I feel like calling the travel agent who booked me on this calamitous tour to ask for my money back. “Hell-oo-oo? Hello? It’s me, Terina, and I don’t know who messed up, but I wanna talk to their supervisor. Hell-oo-oo, hello?” In my heart, I know I can’t do that, but couldn’t they hand over the handy dandy hitchhiker’s guide to this altered galaxy?
I was first diagnosed with celiac disease late in 2004. As a third-generation celiac, I knew my odds were stacked, but that possibility didn’t make the diagnosis any easier. I dawdled about prolonging the misery through Thanksgiving and Christmas, thinking that gluten-free would make a great New Year resolution!
Gluten-freedom began for me, January 4, 2005, and on that day eating, the simple, inborn survivalist skill that requires no more effort than that of a toddler—to pluck food up and stick it in one’s mouth--became infinitely more complex!
I felt like a boat had dumped me off shore and I landed tippy toed—in it—right up to my chin. Total immersion in the culture and the customs and to top it all off, suddenly I’m forced to learn a foreign language--that of food labels!
The daughter will tell you that I’m no good with languages. The closest I have ever come to being a linguist is when I inadvertently mimic the accent of anyone with whom I’m speaking. (It’s accidental! I promise!)
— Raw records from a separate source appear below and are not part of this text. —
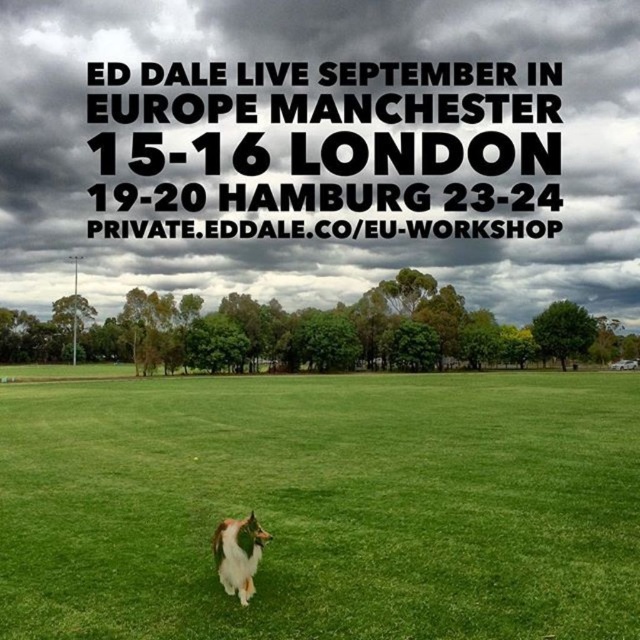 Looking at this image, you are standing in the grassy field and want to place a small garden ornament exactly where the green grass at center is. According to the coordinates provided, where should you place it?

The green grass at center should be placed at coordinates point [323,506] as specified in the description.

You are a photographer trying to capture the white fluffy dog at lower center in the frame. Since the green grass at center is wider than the dog, where should you position the camera to ensure the dog is centered and the grass fills the background?

Since the green grass at center is wider than the white fluffy dog at lower center, position the camera so the dog is centered horizontally. The grass will naturally fill the background due to its greater width, creating a balanced composition.

You are standing at the origin of the coordinate system in the image. There are two points marked in the scene. Which point is closer to you, point (161, 529) or point (228, 518)?

Point (228, 518) is closer to you because it is in front of point (161, 529). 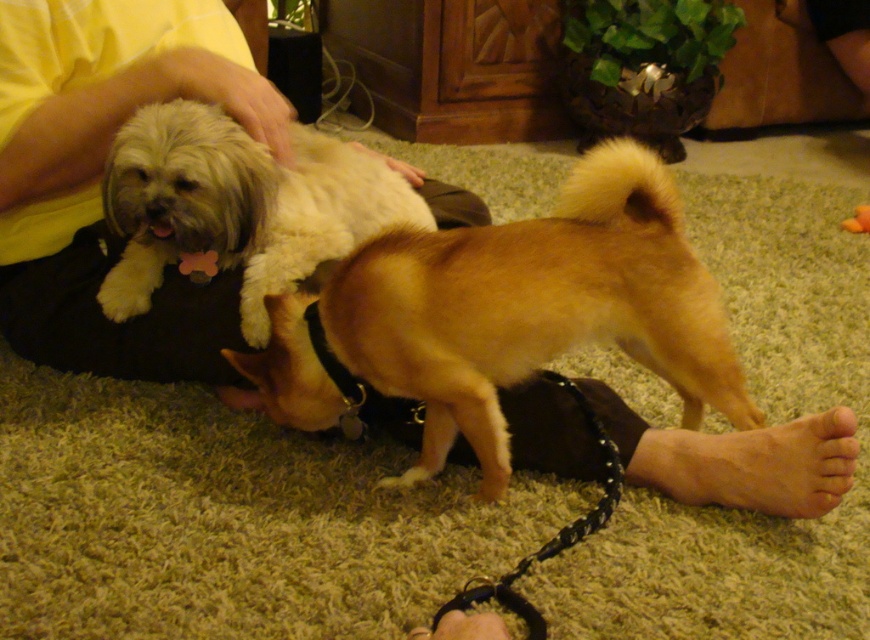 Question: Can you confirm if light brown fur at center is smaller than skinny barefoot at lower right?

Choices:
 (A) yes
 (B) no

Answer: (B)

Question: Which point is farther to the camera?

Choices:
 (A) (148, 298)
 (B) (845, 445)

Answer: (A)

Question: Considering the relative positions of light brown fur at center and skinny barefoot at lower right in the image provided, where is light brown fur at center located with respect to skinny barefoot at lower right?

Choices:
 (A) below
 (B) above

Answer: (B)

Question: Which object is closer to the camera taking this photo?

Choices:
 (A) skinny barefoot at lower right
 (B) light brown fur at center

Answer: (B)

Question: Does light brown fur at center have a lesser width compared to skinny barefoot at lower right?

Choices:
 (A) no
 (B) yes

Answer: (A)

Question: Which of the following is the farthest from the observer?

Choices:
 (A) (738, 458)
 (B) (550, 332)
 (C) (355, 196)

Answer: (C) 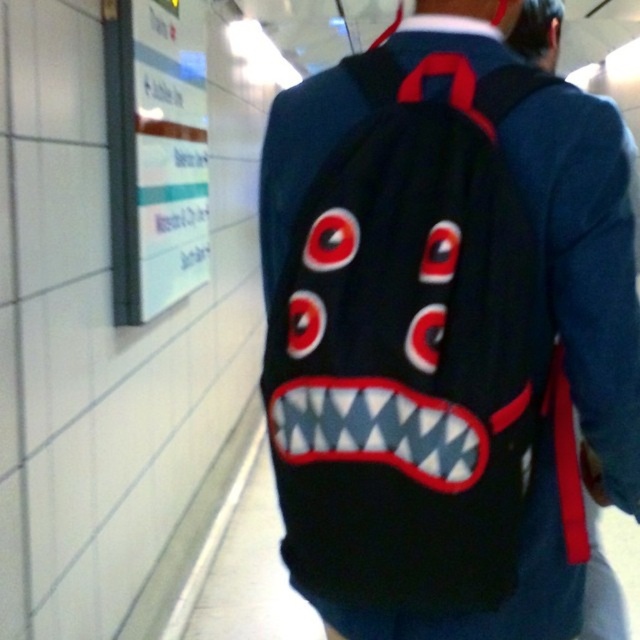 Question: Observing the image, what is the correct spatial positioning of black fabric backpack at upper center in reference to white glossy signboard at upper left?

Choices:
 (A) left
 (B) right

Answer: (B)

Question: Is black fabric backpack at upper center above white glossy signboard at upper left?

Choices:
 (A) no
 (B) yes

Answer: (A)

Question: Which of the following is the farthest from the observer?

Choices:
 (A) black fabric backpack at upper center
 (B) white glossy signboard at upper left

Answer: (B)

Question: Among these objects, which one is farthest from the camera?

Choices:
 (A) white glossy signboard at upper left
 (B) black fabric backpack at upper center

Answer: (A)

Question: Does black fabric backpack at upper center appear on the left side of white glossy signboard at upper left?

Choices:
 (A) yes
 (B) no

Answer: (B) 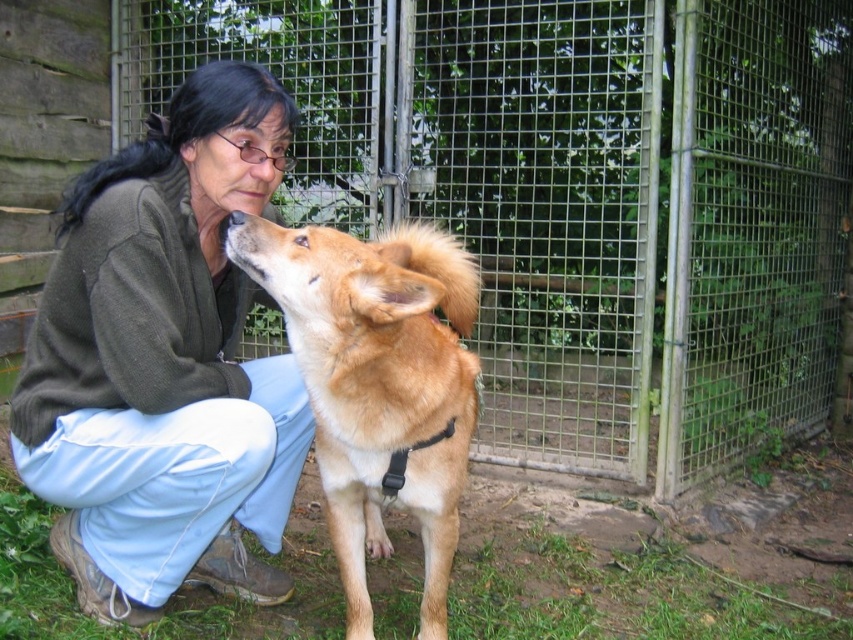 This screenshot has width=853, height=640. What do you see at coordinates (577, 195) in the screenshot?
I see `green wire mesh fence at center` at bounding box center [577, 195].

Can you confirm if green wire mesh fence at center is shorter than fuzzy brown dog at center?

No, green wire mesh fence at center is not shorter than fuzzy brown dog at center.

Is point (502, 353) farther from viewer compared to point (415, 500)?

Yes, point (502, 353) is behind point (415, 500).

Image resolution: width=853 pixels, height=640 pixels. Identify the location of green wire mesh fence at center. (577, 195).

Is green wire mesh fence at center in front of matte green sweater at center?

That is False.

Does green wire mesh fence at center appear on the left side of matte green sweater at center?

Incorrect, green wire mesh fence at center is not on the left side of matte green sweater at center.

Between point (248, 339) and point (13, 426), which one is positioned in front?

Point (13, 426) is in front.

Where is `green wire mesh fence at center`? The image size is (853, 640). green wire mesh fence at center is located at coordinates (577, 195).

Who is higher up, matte green sweater at center or fuzzy brown dog at center?

matte green sweater at center is higher up.

Which of these two, matte green sweater at center or fuzzy brown dog at center, stands shorter?

Standing shorter between the two is fuzzy brown dog at center.

Is point (169, 266) farther from viewer compared to point (436, 637)?

No, (169, 266) is in front of (436, 637).

Locate an element on the screen. This screenshot has width=853, height=640. matte green sweater at center is located at coordinates (x=164, y=362). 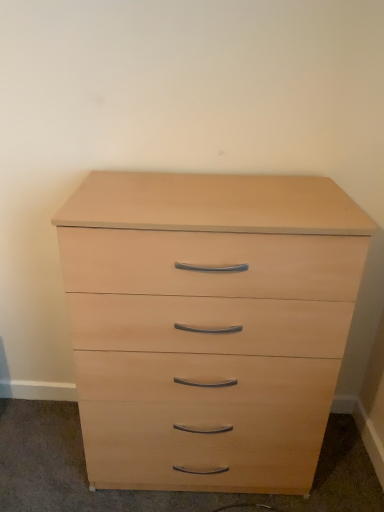 What do you see at coordinates (207, 289) in the screenshot? The width and height of the screenshot is (384, 512). I see `light wood chest of drawers at center` at bounding box center [207, 289].

Identify the location of light wood chest of drawers at center. The image size is (384, 512). (207, 289).

Identify the location of light wood chest of drawers at center. (x=207, y=289).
Being a native English speaker doesn’t help one decipher the complexities of food label intrepretation. It’s more complicated than the subtleties of bath, wash and rest rooms. Explain the difference between malt and dextrin and maltodextrine! YIKES! Wheat, rye, barley, oats, malt, and any derivation thereof on any label, that food is OUT! But without a degree in food science, it is not a mere eyestrain that brings on the migraine![1]
What does it all mean?
Well, the sad and easy translation is that there will be no more reaching without reviewing, no more plucking without perusing, and no more shoving it into the mouth without a certified lab analysis of the contents!
And all of this must take place in the time and space before breakfast. If ever again one wishes to eat out for lunch, that will require extensive research on the restaurant’s safety protocols, scrupulous evaluation of the menu offerings, and for me it usually ends in a heated discussion or lengthy debate with the wait staff.
By the time dinner rolls around, there are no dinner rolls around. Is it any wonder that the exhaustion has overwhelmed and overcome, and then Pshaw! Who gives a rat about dinner anyway!
Reality Check: Just what is needed to add to the myriad of complexities in life—a do-or-die diet!
[1] Actually gluten does cause migraines. That was one sister’s only symptom, yet she is positive for CD.